» **What you should do**
Scan the entries for the string "März" and give the number of lines that have it, nothing further.

» **Data**
BEGIN

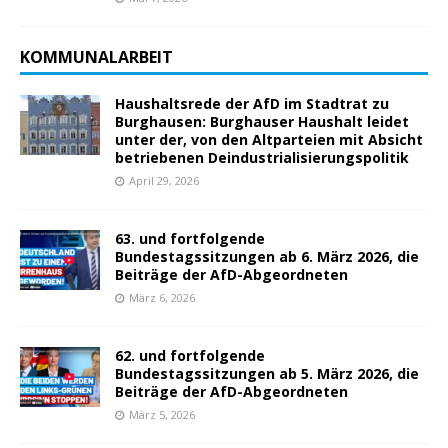
KOMMUNALARBEIT
Haushaltsrede der AfD im Stadtrat zu
Burghausen: Burghauser Haushalt leidet
unter der, von den Altparteien mit Absicht
betriebenen Deindustrialisierungspolitik
April 29, 2026
63. und fortfolgende
Bundestagssitzungen ab 6. März 2026, die
Beiträge der AfD-Abgeordneten
März 6, 2026
62. und fortfolgende
Bundestagssitzungen ab 5. März 2026, die
Beiträge der AfD-Abgeordneten
März 5, 2026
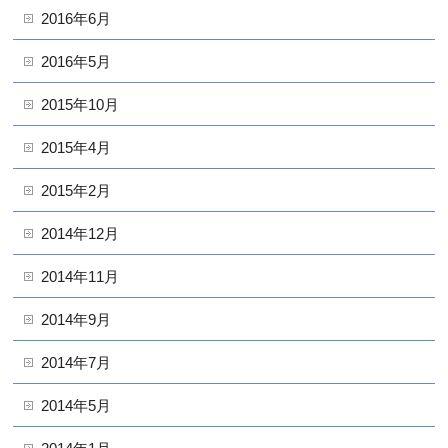
2016年6月
2016年5月
2015年10月
2015年4月
2015年2月
2014年12月
2014年11月
2014年9月
2014年7月
2014年5月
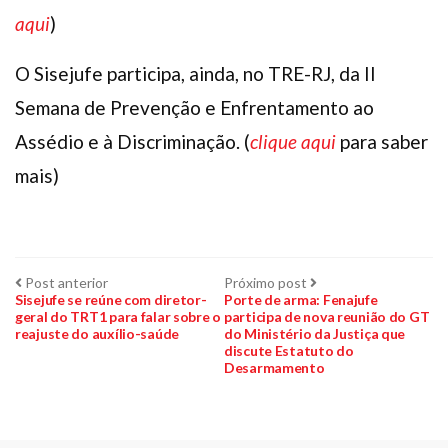
aqui
)
O Sisejufe participa, ainda, no TRE-RJ, da II
Semana de Prevenção e Enfrentamento ao
Assédio e à Discriminação. (
clique aqui
para saber
mais)
Navegação
Post
Próximo
Post anterior
Próximo post
anterior:
post:
Sisejufe se reúne com diretor-
Porte de arma: Fenajufe
geral do TRT1 para falar sobre o
participa de nova reunião do GT
de
reajuste do auxílio-saúde
do Ministério da Justiça que
discute Estatuto do
Post
Desarmamento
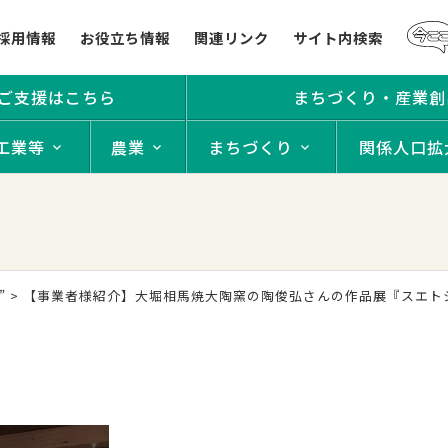
採用情報
お役立ち情報
関連リンク
サイト内検索
ご支援はこちら
まちづくり・産業創
工業等
農業
まちづくり
関係人口拡
”
>
【事業者様紹介】大堀相馬焼大陶窯の陶俊弘さんの作品展『スエト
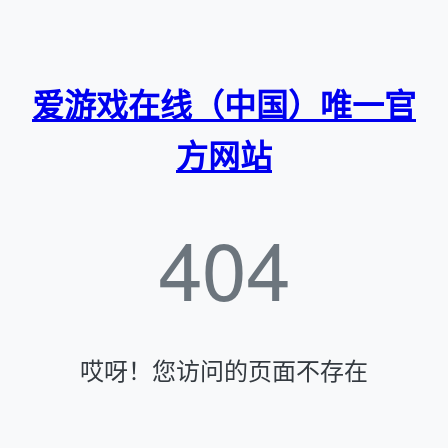
爱游戏在线（中国）唯一官
方网站
404
哎呀！您访问的页面不存在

END

» **Answer to this problem**
4